Exercise details
All of the data should be reproduced word for word, though its pictures must be omitted.

========================================

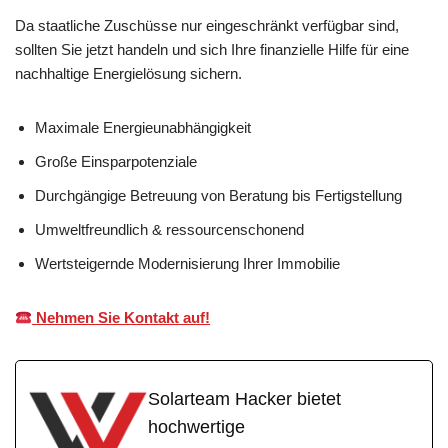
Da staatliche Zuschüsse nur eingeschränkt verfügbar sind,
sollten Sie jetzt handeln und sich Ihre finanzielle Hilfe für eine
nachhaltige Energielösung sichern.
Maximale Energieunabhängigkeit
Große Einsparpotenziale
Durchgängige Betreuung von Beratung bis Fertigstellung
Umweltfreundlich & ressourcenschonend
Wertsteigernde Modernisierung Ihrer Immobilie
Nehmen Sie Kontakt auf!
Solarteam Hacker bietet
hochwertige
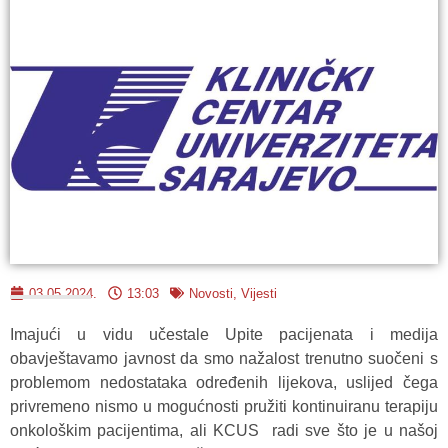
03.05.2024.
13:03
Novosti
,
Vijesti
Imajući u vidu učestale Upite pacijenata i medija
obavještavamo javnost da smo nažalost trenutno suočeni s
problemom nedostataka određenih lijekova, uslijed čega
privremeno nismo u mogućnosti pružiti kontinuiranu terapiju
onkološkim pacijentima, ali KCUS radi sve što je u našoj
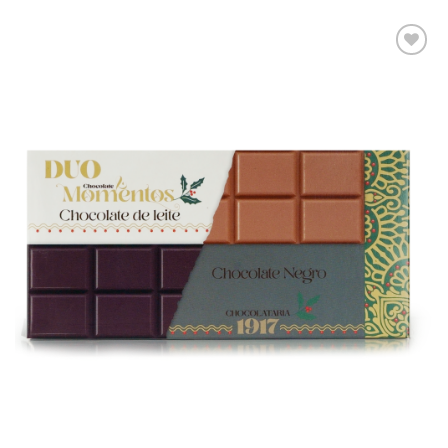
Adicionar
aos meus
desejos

========================================

Result
Da staatliche Zuschüsse nur eingeschränkt verfügbar sind,
sollten Sie jetzt handeln und sich Ihre finanzielle Hilfe für eine
nachhaltige Energielösung sichern.
Maximale Energieunabhängigkeit
Große Einsparpotenziale
Durchgängige Betreuung von Beratung bis Fertigstellung
Umweltfreundlich & ressourcenschonend
Wertsteigernde Modernisierung Ihrer Immobilie
Nehmen Sie Kontakt auf!
Solarteam Hacker bietet
hochwertige
03.05.2024.
13:03
Novosti
,
Vijesti
Imajući u vidu učestale Upite pacijenata i medija
obavještavamo javnost da smo nažalost trenutno suočeni s
problemom nedostataka određenih lijekova, uslijed čega
privremeno nismo u mogućnosti pružiti kontinuiranu terapiju
onkološkim pacijentima, ali KCUS radi sve što je u našoj
Adicionar
aos meus
desejos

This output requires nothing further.